SUPPLIED DATA →
____________________

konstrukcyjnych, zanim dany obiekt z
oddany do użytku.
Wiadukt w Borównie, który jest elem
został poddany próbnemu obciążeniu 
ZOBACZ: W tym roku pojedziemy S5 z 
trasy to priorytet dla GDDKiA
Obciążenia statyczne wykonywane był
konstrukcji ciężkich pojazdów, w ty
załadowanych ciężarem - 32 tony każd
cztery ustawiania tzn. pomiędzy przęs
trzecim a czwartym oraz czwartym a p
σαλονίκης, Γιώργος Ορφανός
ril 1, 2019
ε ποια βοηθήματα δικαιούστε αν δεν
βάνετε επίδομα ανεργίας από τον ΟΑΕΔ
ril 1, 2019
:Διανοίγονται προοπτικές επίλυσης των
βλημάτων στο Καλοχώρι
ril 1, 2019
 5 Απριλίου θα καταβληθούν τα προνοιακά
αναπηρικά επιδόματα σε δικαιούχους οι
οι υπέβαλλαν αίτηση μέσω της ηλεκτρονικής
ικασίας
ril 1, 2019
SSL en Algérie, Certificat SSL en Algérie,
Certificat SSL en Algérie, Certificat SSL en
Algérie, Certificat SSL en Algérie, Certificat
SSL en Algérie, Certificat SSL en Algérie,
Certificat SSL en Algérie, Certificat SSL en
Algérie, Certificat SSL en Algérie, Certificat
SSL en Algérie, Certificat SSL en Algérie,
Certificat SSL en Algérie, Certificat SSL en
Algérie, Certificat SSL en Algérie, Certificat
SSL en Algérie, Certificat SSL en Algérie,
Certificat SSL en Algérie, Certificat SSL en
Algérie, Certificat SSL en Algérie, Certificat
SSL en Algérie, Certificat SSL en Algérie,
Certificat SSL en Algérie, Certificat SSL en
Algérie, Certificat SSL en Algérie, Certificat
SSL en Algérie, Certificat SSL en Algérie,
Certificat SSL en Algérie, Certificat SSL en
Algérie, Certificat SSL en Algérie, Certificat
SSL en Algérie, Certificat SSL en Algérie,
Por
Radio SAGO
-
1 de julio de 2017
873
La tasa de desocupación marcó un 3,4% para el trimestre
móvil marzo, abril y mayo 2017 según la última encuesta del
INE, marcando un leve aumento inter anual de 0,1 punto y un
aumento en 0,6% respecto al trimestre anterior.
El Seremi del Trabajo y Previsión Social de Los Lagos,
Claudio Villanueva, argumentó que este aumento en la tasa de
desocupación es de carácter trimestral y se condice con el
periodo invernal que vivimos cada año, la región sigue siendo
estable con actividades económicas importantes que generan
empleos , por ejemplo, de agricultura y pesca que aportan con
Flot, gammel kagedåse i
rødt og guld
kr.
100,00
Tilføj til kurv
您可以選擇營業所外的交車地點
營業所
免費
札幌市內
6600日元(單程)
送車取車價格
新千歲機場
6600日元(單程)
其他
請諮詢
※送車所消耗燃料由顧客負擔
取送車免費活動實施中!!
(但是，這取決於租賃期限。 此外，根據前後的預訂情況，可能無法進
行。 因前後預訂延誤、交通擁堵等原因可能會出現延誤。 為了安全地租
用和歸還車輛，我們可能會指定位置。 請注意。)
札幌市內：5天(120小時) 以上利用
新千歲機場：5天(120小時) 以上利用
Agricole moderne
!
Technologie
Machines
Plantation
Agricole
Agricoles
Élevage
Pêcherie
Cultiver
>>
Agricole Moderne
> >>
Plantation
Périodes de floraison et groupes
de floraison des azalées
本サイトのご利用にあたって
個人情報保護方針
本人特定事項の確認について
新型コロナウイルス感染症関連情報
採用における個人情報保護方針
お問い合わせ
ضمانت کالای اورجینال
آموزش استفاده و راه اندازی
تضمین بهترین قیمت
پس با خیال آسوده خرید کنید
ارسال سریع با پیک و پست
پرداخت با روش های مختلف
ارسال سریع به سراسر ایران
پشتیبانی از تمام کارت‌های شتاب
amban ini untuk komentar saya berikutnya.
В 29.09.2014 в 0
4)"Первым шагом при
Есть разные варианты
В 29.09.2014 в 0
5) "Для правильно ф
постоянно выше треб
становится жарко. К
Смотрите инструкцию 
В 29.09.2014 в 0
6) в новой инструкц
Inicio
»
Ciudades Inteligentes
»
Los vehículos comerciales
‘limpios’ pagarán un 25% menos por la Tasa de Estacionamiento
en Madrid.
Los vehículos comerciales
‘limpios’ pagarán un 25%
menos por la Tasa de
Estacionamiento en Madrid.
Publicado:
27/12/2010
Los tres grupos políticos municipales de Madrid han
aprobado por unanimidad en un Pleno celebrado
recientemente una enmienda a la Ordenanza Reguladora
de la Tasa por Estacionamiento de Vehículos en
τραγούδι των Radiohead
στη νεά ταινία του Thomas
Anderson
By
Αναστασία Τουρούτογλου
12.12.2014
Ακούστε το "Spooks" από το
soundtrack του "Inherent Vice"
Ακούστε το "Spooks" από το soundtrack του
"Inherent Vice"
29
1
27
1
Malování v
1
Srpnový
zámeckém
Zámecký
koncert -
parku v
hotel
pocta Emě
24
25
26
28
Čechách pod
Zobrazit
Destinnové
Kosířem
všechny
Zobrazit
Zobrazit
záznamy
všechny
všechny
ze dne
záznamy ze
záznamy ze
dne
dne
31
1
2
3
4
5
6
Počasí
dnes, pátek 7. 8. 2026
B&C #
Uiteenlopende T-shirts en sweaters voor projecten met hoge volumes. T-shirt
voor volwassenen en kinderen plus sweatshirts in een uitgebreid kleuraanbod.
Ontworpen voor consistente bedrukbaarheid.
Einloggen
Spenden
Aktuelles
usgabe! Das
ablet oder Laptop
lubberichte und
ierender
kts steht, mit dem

____________________

WHAT IS EXPECTED →
Once more, print every line of the material exactly.

RESPONSE BELOW →
konstrukcyjnych, zanim dany obiekt z
oddany do użytku.
Wiadukt w Borównie, który jest elem
został poddany próbnemu obciążeniu 
ZOBACZ: W tym roku pojedziemy S5 z 
trasy to priorytet dla GDDKiA
Obciążenia statyczne wykonywane był
konstrukcji ciężkich pojazdów, w ty
załadowanych ciężarem - 32 tony każd
cztery ustawiania tzn. pomiędzy przęs
trzecim a czwartym oraz czwartym a p
σαλονίκης, Γιώργος Ορφανός
ril 1, 2019
ε ποια βοηθήματα δικαιούστε αν δεν
βάνετε επίδομα ανεργίας από τον ΟΑΕΔ
ril 1, 2019
:Διανοίγονται προοπτικές επίλυσης των
βλημάτων στο Καλοχώρι
ril 1, 2019
 5 Απριλίου θα καταβληθούν τα προνοιακά
αναπηρικά επιδόματα σε δικαιούχους οι
οι υπέβαλλαν αίτηση μέσω της ηλεκτρονικής
ικασίας
ril 1, 2019
SSL en Algérie, Certificat SSL en Algérie,
Certificat SSL en Algérie, Certificat SSL en
Algérie, Certificat SSL en Algérie, Certificat
SSL en Algérie, Certificat SSL en Algérie,
Certificat SSL en Algérie, Certificat SSL en
Algérie, Certificat SSL en Algérie, Certificat
SSL en Algérie, Certificat SSL en Algérie,
Certificat SSL en Algérie, Certificat SSL en
Algérie, Certificat SSL en Algérie, Certificat
SSL en Algérie, Certificat SSL en Algérie,
Certificat SSL en Algérie, Certificat SSL en
Algérie, Certificat SSL en Algérie, Certificat
SSL en Algérie, Certificat SSL en Algérie,
Certificat SSL en Algérie, Certificat SSL en
Algérie, Certificat SSL en Algérie, Certificat
SSL en Algérie, Certificat SSL en Algérie,
Certificat SSL en Algérie, Certificat SSL en
Algérie, Certificat SSL en Algérie, Certificat
SSL en Algérie, Certificat SSL en Algérie,
Por
Radio SAGO
-
1 de julio de 2017
873
La tasa de desocupación marcó un 3,4% para el trimestre
móvil marzo, abril y mayo 2017 según la última encuesta del
INE, marcando un leve aumento inter anual de 0,1 punto y un
aumento en 0,6% respecto al trimestre anterior.
El Seremi del Trabajo y Previsión Social de Los Lagos,
Claudio Villanueva, argumentó que este aumento en la tasa de
desocupación es de carácter trimestral y se condice con el
periodo invernal que vivimos cada año, la región sigue siendo
estable con actividades económicas importantes que generan
empleos , por ejemplo, de agricultura y pesca que aportan con
Flot, gammel kagedåse i
rødt og guld
kr.
100,00
Tilføj til kurv
您可以選擇營業所外的交車地點
營業所
免費
札幌市內
6600日元(單程)
送車取車價格
新千歲機場
6600日元(單程)
其他
請諮詢
※送車所消耗燃料由顧客負擔
取送車免費活動實施中!!
(但是，這取決於租賃期限。 此外，根據前後的預訂情況，可能無法進
行。 因前後預訂延誤、交通擁堵等原因可能會出現延誤。 為了安全地租
用和歸還車輛，我們可能會指定位置。 請注意。)
札幌市內：5天(120小時) 以上利用
新千歲機場：5天(120小時) 以上利用
Agricole moderne
!
Technologie
Machines
Plantation
Agricole
Agricoles
Élevage
Pêcherie
Cultiver
>>
Agricole Moderne
> >>
Plantation
Périodes de floraison et groupes
de floraison des azalées
本サイトのご利用にあたって
個人情報保護方針
本人特定事項の確認について
新型コロナウイルス感染症関連情報
採用における個人情報保護方針
お問い合わせ
ضمانت کالای اورجینال
آموزش استفاده و راه اندازی
تضمین بهترین قیمت
پس با خیال آسوده خرید کنید
ارسال سریع با پیک و پست
پرداخت با روش های مختلف
ارسال سریع به سراسر ایران
پشتیبانی از تمام کارت‌های شتاب
amban ini untuk komentar saya berikutnya.
В 29.09.2014 в 0
4)"Первым шагом при
Есть разные варианты
В 29.09.2014 в 0
5) "Для правильно ф
постоянно выше треб
становится жарко. К
Смотрите инструкцию 
В 29.09.2014 в 0
6) в новой инструкц
Inicio
»
Ciudades Inteligentes
»
Los vehículos comerciales
‘limpios’ pagarán un 25% menos por la Tasa de Estacionamiento
en Madrid.
Los vehículos comerciales
‘limpios’ pagarán un 25%
menos por la Tasa de
Estacionamiento en Madrid.
Publicado:
27/12/2010
Los tres grupos políticos municipales de Madrid han
aprobado por unanimidad en un Pleno celebrado
recientemente una enmienda a la Ordenanza Reguladora
de la Tasa por Estacionamiento de Vehículos en
τραγούδι των Radiohead
στη νεά ταινία του Thomas
Anderson
By
Αναστασία Τουρούτογλου
12.12.2014
Ακούστε το "Spooks" από το
soundtrack του "Inherent Vice"
Ακούστε το "Spooks" από το soundtrack του
"Inherent Vice"
29
1
27
1
Malování v
1
Srpnový
zámeckém
Zámecký
koncert -
parku v
hotel
pocta Emě
24
25
26
28
Čechách pod
Zobrazit
Destinnové
Kosířem
všechny
Zobrazit
Zobrazit
záznamy
všechny
všechny
ze dne
záznamy ze
záznamy ze
dne
dne
31
1
2
3
4
5
6
Počasí
dnes, pátek 7. 8. 2026
B&C #
Uiteenlopende T-shirts en sweaters voor projecten met hoge volumes. T-shirt
voor volwassenen en kinderen plus sweatshirts in een uitgebreid kleuraanbod.
Ontworpen voor consistente bedrukbaarheid.
Einloggen
Spenden
Aktuelles
usgabe! Das
ablet oder Laptop
lubberichte und
ierender
kts steht, mit dem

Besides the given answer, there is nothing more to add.